Padahal suara Emran masih pelan khas orang bangun tidur. Akan tetapi, membuat si cantik kesayangan Emran membuka matanya. Dia mengucek-ngucek matanya. Sementara, Emran melihatnya sembari menarik kedua sudut bibirnya ke atas membentuk senyuman.

“Kakak! Udah bangun?” tanya Aretha sembari masih mengucek-ngucek matanya.

Emran masih anteng dengan posisinya, tapi tidak dengan tangannya yang saat ini sedang mengusap lembut pipi gembulnya dan menjauhkan tangan si istri kecil kesayangannya ini agar tidak sampai mengucek matanya yang membuat dia bakalan merasakan perih. Emran tidak mau itu.

Ralat, ya. Sekarang ini panggilan atau sebutan Emran kepada Aretha bukanlah gadis kesayangan, tapi istri kecil kesayangan Emran. Hem, lumayan juga.

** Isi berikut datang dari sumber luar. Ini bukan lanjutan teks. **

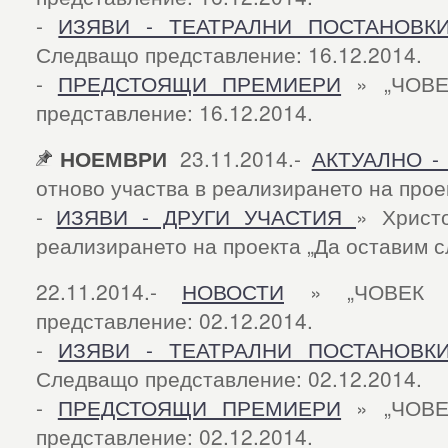
-
ИЗЯВИ - ТЕАТРАЛНИ ПОСТАНОВК
Следващо представление: 16.12.2014.
-
ПРЕДСТОЯЩИ ПРЕМИЕРИ
» „ЧОВЕ
представление: 16.12.2014.
НОЕМВРИ
23.11.2014.-
АКТУАЛНО 
отново участва в реализирането на проект
-
ИЗЯВИ - ДРУГИ УЧАСТИЯ
» Христ
реализирането на проекта „Да оставим сле
22.11.2014.-
НОВОСТИ
» „ЧОВЕК О
представление: 02.12.2014.
-
ИЗЯВИ - ТЕАТРАЛНИ ПОСТАНОВК
Следващо представление: 02.12.2014.
-
ПРЕДСТОЯЩИ ПРЕМИЕРИ
» „ЧОВЕ
представление: 02.12.2014.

“Udah dari tadi, Humairah,” kata Emran, tutur katanya sangat lembut sekali membuat siapa pun yang berada di posisi Aretha saat ini pasti bakalan meleleh.

Aretha mengerecutkan bibirnya. “Berarti pas Retha samperin Kakak ke sini, Kakak udah bangun?” 

Dengan polosnya Emran mengangguk, tersenyum manis membuat Aretha menutup wajahnya malu-malu. Padahal kenyataannya memang sudah bangun, sih, cuma Emran masih ingin berada di posisi seperti itu lagian hari ini juga tidak ada jadwal kuliah pun dengan kepengurusannya di BEM. Apalagi urusan bisnisnya.

Khusus untuk saat ini Emran akan menemani si kecil kesayangannya. Tidak akan melakukan apa pun selain menemani Aretha dan membuat dia nyaman berada di dekatnya. Hem, secara tidak langsung sih, Emran ingin Areha terbiasa dan menerima kehadiran dirinya bukan lagi sebagai kating atau senior atau apa pun itu lah.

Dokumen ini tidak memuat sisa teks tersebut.